En mettant tout particulièrement en accusation les multinationales et les "grosses fortunes", ces groupes "gauchistes" instillent par la même occasion l'idée que la classe ouvrière doit presser l'Etat national d'agir en tant qu'allié potentiel des travailleurs : ainsi, à propos de VW, ils affirment que "si la multinationale ne revient pas sur sa décision, le gouvernement doit exiger le remboursement des avantages fiscaux accordés. Voire saisir le capital d'un milliard d'euros de son centre de coordination" (Solidaire 29/11). Cet Etat capitaliste qui impose l'austérité, réprime les luttes et attaque en permanence les conditions de vie de la classe ouvrière, celui qui licencie à la SNCB et à la poste, est donc présenté comme l'allié dont la classe ouvrière devrait attendre le salut !
2. Cette même "gauche socialiste" avance comme perspective le combat pour l'aménagement des conditions de travail et de vie au sein du système. Ainsi, le PTB appelle-t-il les ouvriers de VW à lutter pour l'imposition d'une nouvelle organisation de la production : "imposer une nouvelle répartition de la production dans le groupe", "une redistribution équitable des modèles et de la production sur les différents sites européens" (tract "touche pas à mon job"/ PTB).

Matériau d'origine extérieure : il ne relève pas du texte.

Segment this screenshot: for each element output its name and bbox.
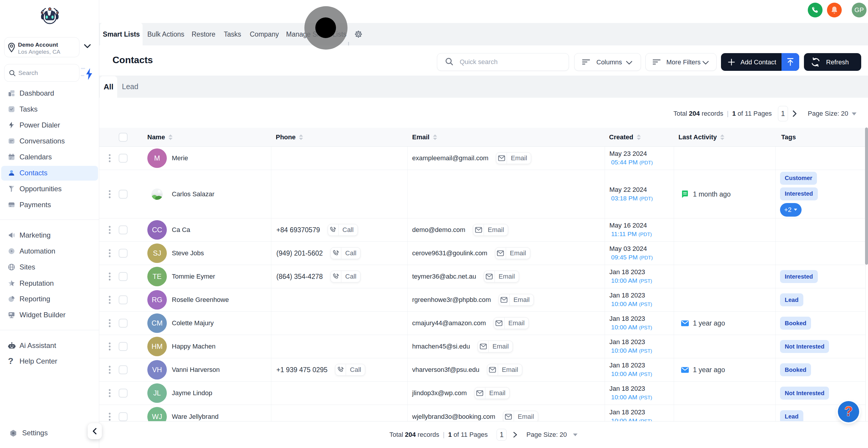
svg-text:?: ?	[844, 405, 852, 418]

En d'autres mots, faire pression sur les patrons pour une "répartition plus équitable' de l'austérité, voire demander aux ouvriers d'autres pays d'accepter plus d'austérité "par solidarité" !!
D'autres semblent avancer des perspectives plus "radicales" : ils insistent sur la pression que la lutte doit exercer sur "les pouvoirs publics' afin de mettre en place une gestion de l'économie et de la reconversion pour le bien des travailleurs : "Des pouvoirs publics vraiment au service des intérêts des travailleurs prendraient en mains le site de Forest, maintiendraient tous les emplois et y réorienteraient la production sur base d'un débat de société sur la mobilité" (tract du MAS) ; "une politique qui renforce le contrôle des travailleurs et de leurs représentants dans les entreprises, afin que de vraies alternatives puissent être mises en avant. (...) reconversion de la production, sous contrôle des syndicats et des travailleurs" (tract du "Comité Autre Politique").
L'ensemble de ces propositions contiennent le même leitmotiv : les actions doivent exercer une pression en vue d'aménager le système, d'introduire des réformes en faveur des travailleurs. L'idée naturellement sous-jacente est que travailleurs et capitalistes sont fondamentalement dans le même bateau et qu'une pression suffisante sur les "riches" doit permettre de trouver un meilleur équilibre social et écologique. Avec de telles orientations, les "gauchistes" escamotent la crise historique du capitalisme et les vrais enjeux qui en découlent : la politique d'austérité des 30 dernières années tout comme la misère, les massacres guerriers et le chaos au niveau mondial ne sont pas le produit de la mauvaise volonté de 'riches actionnaires" mais d'un système économique et politique à la dérive. Il ne s'agit donc plus de réformer le capitalisme mais de le détruire avant qu'il ne détruise l'humanité. Car, pour sauvegarder ses privilèges, la bourgeoisie n'hésite pas à plonger la classe ouvrière dans la misère la plus noire, à l'utiliser comme chair à canon et à plonger l ‘humanité dans la pire barbarie.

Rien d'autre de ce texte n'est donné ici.